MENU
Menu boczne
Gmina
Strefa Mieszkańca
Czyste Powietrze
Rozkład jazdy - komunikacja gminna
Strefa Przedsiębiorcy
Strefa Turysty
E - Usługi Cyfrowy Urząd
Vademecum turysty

- - -

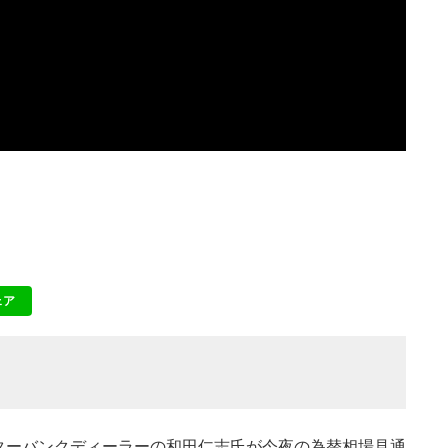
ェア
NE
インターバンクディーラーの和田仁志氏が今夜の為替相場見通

- - -

▶ _What you will do_:
Set down, exactly as they stand above, the lines starting with the line with "Menu boczne" and going on through the line with "Vademecum turysty", and no others.

▶ _Result for this exercise_:
Menu boczne
Gmina
Strefa Mieszkańca
Czyste Powietrze
Rozkład jazdy - komunikacja gminna
Strefa Przedsiębiorcy
Strefa Turysty
E - Usługi Cyfrowy Urząd
Vademecum turysty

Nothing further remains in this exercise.